**WORK ORDER:**
Read the records below and copy each line that contains "Fitting".

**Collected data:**
◇ ◇ ◇ ◇ ◇

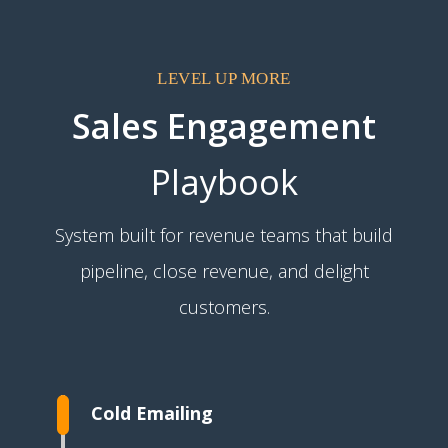
LEVEL UP MORE
Sales Engagement
Playbook
System built for revenue teams that build
pipeline, close revenue, and delight
customers.
Cold Emailing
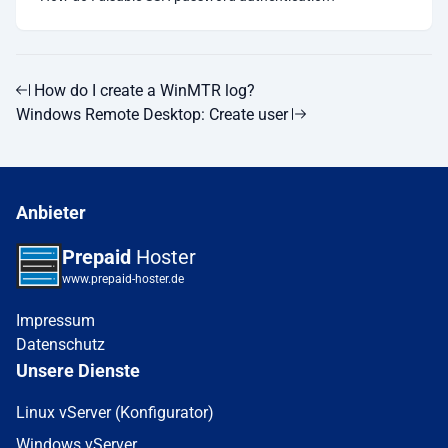
How do I create a WinMTR log?
Windows Remote Desktop: Create user
Anbieter
Prepaid
Hoster
www.prepaid-hoster.de
Impressum
Datenschutz
Unsere Dienste
Linux vServer (Konfigurator)
Windows vServer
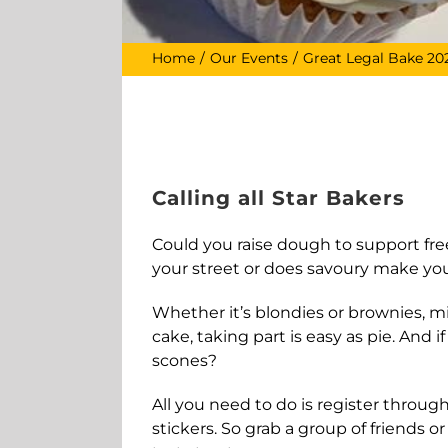
Home
Our Events
Great Legal Bake 20
Calling all Star Bakers
Could you raise dough to support free
your street or does savoury make yo
Whether it’s blondies or brownies, mil
cake, taking part is easy as pie. And
scones?
All you need to do is register through
stickers. So grab a group of friends o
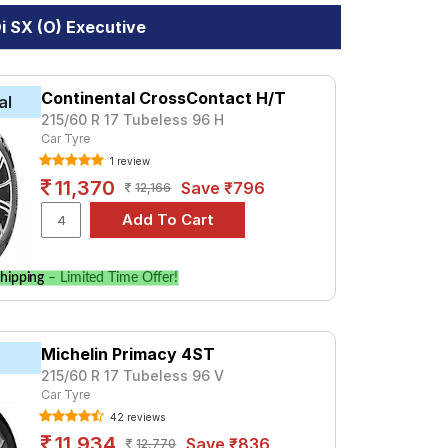
i SX (O) Executive
Continental CrossContact H/T
al
215/60 R 17 Tubeless 96 H
Car Tyre
1 review
11,370
Save ₹796
12,166
hipping
– Limited Time Offer!
Michelin Primacy 4ST
215/60 R 17 Tubeless 96 V
Car Tyre
42 reviews
11,934
Save ₹836
12,770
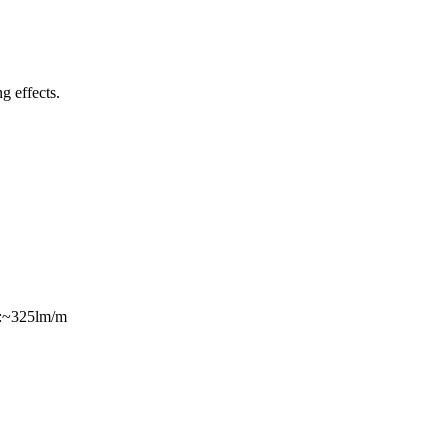
ng effects.
s:~325lm/m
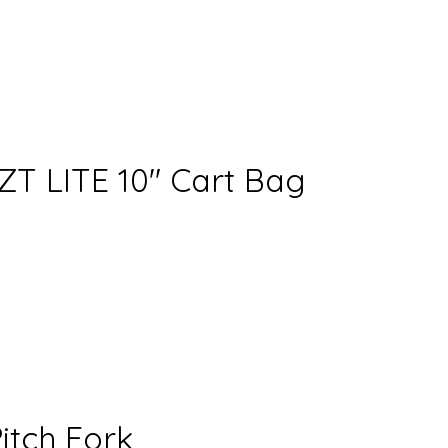
T LITE 10″ Cart Bag
itch Fork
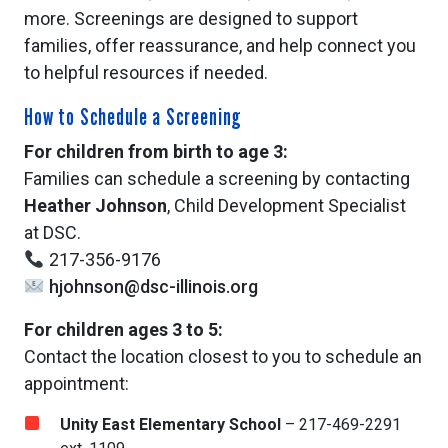
more. Screenings are designed to support
families, offer reassurance, and help connect you
to helpful resources if needed.
How to Schedule a Screening
For children from birth to age 3:
Families can schedule a screening by contacting
Heather Johnson
, Child Development Specialist
at DSC.
217-356-9176
hjohnson@dsc-illinois.org
For children ages 3 to 5:
Contact the location closest to you to schedule an
appointment:
Unity East Elementary School
– 217-469-2291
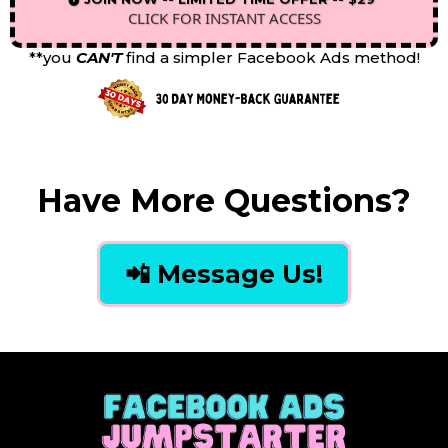
CLICK FOR INSTANT ACCESS
**you
CAN'T
find a simpler Facebook Ads method!
Have More Questions?
📲 Message Us!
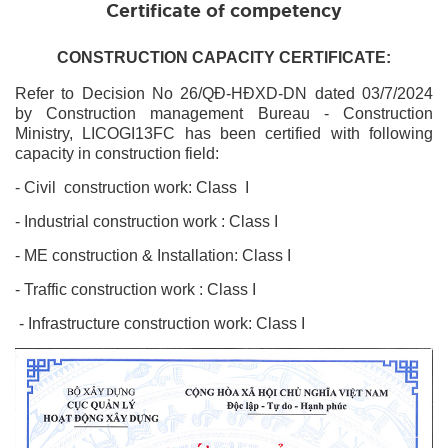
Certificate of competency
CONSTRUCTION CAPACITY CERTIFICATE:
Refer to Decision No 26
/QĐ-HĐXD-DN dated 03/7/2024
by Construction management Bureau
- Construction
Ministry, LICOGI13FC has been certified with following
capacity in construction field:
- Civil construction
work
: Class I
- Industrial construction
work
: Class I
- ME construction & Installation: Class I
- Traffic construction work : Class I
- Infrastructure construction work: Class I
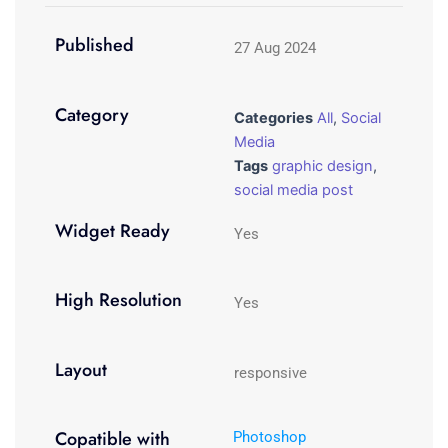
Published
27 Aug 2024
Category
Categories
All
,
Social
Media
Tags
graphic design
,
social media post
Widget Ready
Yes
High Resolution
Yes
Layout
responsive
Copatible with
Photoshop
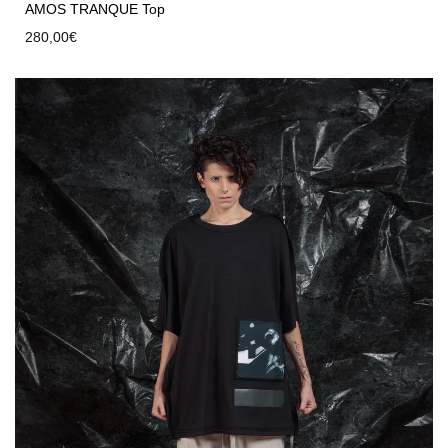
AMOS TRANQUE Top
280,00
€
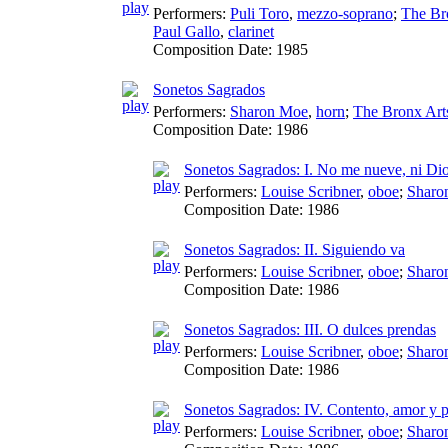
Performers:
Puli Toro
,
mezzo-soprano
;
The Br
Paul Gallo
,
clarinet
Composition Date:
1985
Sonetos Sagrados
Performers:
Sharon Moe
,
horn
;
The Bronx Art
Composition Date:
1986
Sonetos Sagrados: I. No me nueve, ni Di
Performers:
Louise Scribner
,
oboe
;
Sharo
Composition Date:
1986
Sonetos Sagrados: II. Siguiendo va
Performers:
Louise Scribner
,
oboe
;
Sharo
Composition Date:
1986
Sonetos Sagrados: III. O dulces prendas
Performers:
Louise Scribner
,
oboe
;
Sharo
Composition Date:
1986
Sonetos Sagrados: IV. Contento, amor y 
Performers:
Louise Scribner
,
oboe
;
Sharo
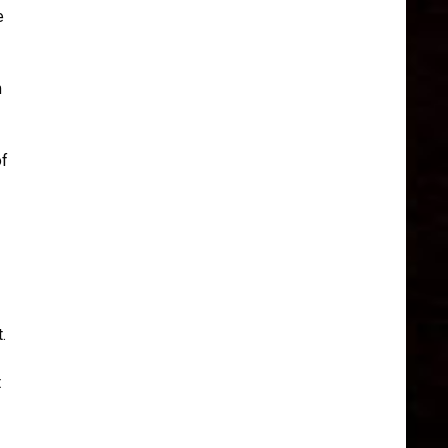
e
m
of
.
t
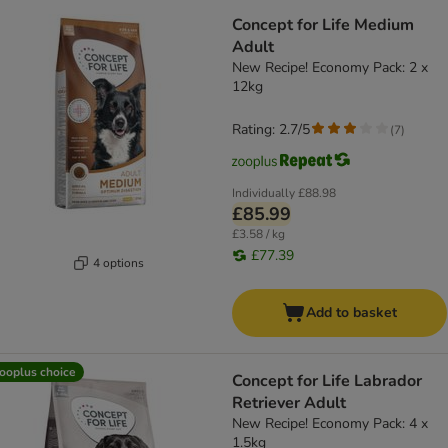
Concept for Life Medium
Adult
New Recipe! Economy Pack: 2 x
12kg
Rating: 2.7/5
(
7
)
Individually
£88.98
£85.99
£3.58 / kg
£77.39
4 options
Add to basket
ooplus choice
Concept for Life Labrador
Retriever Adult
New Recipe! Economy Pack: 4 x
1.5kg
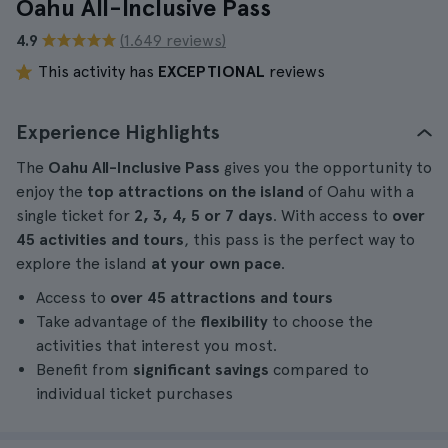
Oahu All-Inclusive Pass
4.9
(1.649 reviews)
This activity has
EXCEPTIONAL
reviews
Experience Highlights
The
Oahu All-Inclusive Pass
gives you the opportunity to
enjoy the
top attractions on the island
of Oahu with a
single ticket for
2, 3, 4, 5 or 7 days
. With access to
over
45 activities and tours
, this pass is the perfect way to
explore the island
at your own pace
.
Access to
over 45 attractions and tours
Take advantage of the
flexibility
to choose the
activities that interest you most.
Benefit from
significant savings
compared to
individual ticket purchases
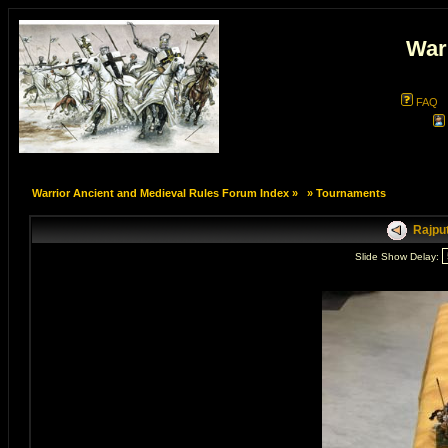
War
FAQ
Warrior Ancient and Medieval Rules Forum Index
»
»
Tournaments
Rajput
Slide Show Delay:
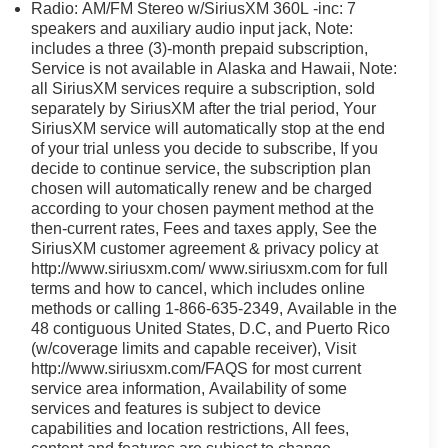
Driven by transparency and a customer-first philosophy,
Radio: AM/FM Stereo w/SiriusXM 360L -inc: 7
any other dealer in Ohio. Visit us today and experience
speakers and auxiliary audio input jack, Note:
includes a three (3)-month prepaid subscription,
Service is not available in Alaska and Hawaii, Note:
all SiriusXM services require a subscription, sold
separately by SiriusXM after the trial period, Your
SiriusXM service will automatically stop at the end
of your trial unless you decide to subscribe, If you
decide to continue service, the subscription plan
chosen will automatically renew and be charged
according to your chosen payment method at the
then-current rates, Fees and taxes apply, See the
SiriusXM customer agreement & privacy policy at
http://www.siriusxm.com/ www.siriusxm.com for full
terms and how to cancel, which includes online
methods or calling 1-866-635-2349, Available in the
48 contiguous United States, D.C, and Puerto Rico
(w/coverage limits and capable receiver), Visit
http://www.siriusxm.com/FAQS for most current
service area information, Availability of some
services and features is subject to device
capabilities and location restrictions, All fees,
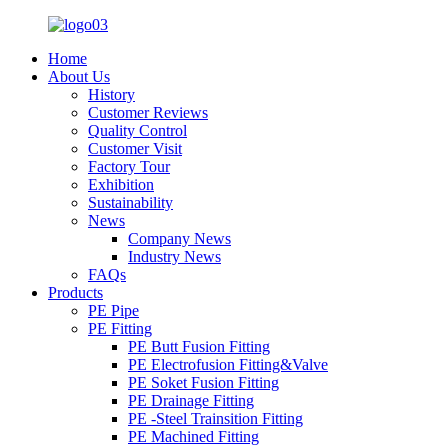
Home
About Us
History
Customer Reviews
Quality Control
Customer Visit
Factory Tour
Exhibition
Sustainability
News
Company News
Industry News
FAQs
Products
PE Pipe
PE Fitting
PE Butt Fusion Fitting
PE Electrofusion Fitting&Valve
PE Soket Fusion Fitting
PE Drainage Fitting
PE -Steel Trainsition Fitting
PE Machined Fitting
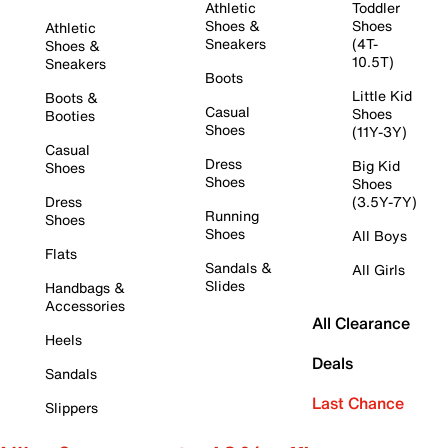
Athletic
Toddler
Shoes &
Shoes
Athletic
Sneakers
(4T-
Shoes &
10.5T)
Sneakers
Boots
Little Kid
Boots &
Casual
Shoes
Booties
Shoes
(11Y-3Y)
Casual
Dress
Big Kid
Shoes
Shoes
Shoes
Dress
(3.5Y-7Y)
Running
Shoes
Shoes
All Boys
Flats
Sandals &
All Girls
Slides
Handbags &
Accessories
All Clearance
Heels
Deals
Sandals
Last Chance
Slippers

◇ ◇ ◇ ◇ ◇

**YOUR RESPONSE:**
PE Fitting
PE Butt Fusion Fitting
PE Electrofusion Fitting&Valve
PE Soket Fusion Fitting
PE Drainage Fitting
PE -Steel Trainsition Fitting
PE Machined Fitting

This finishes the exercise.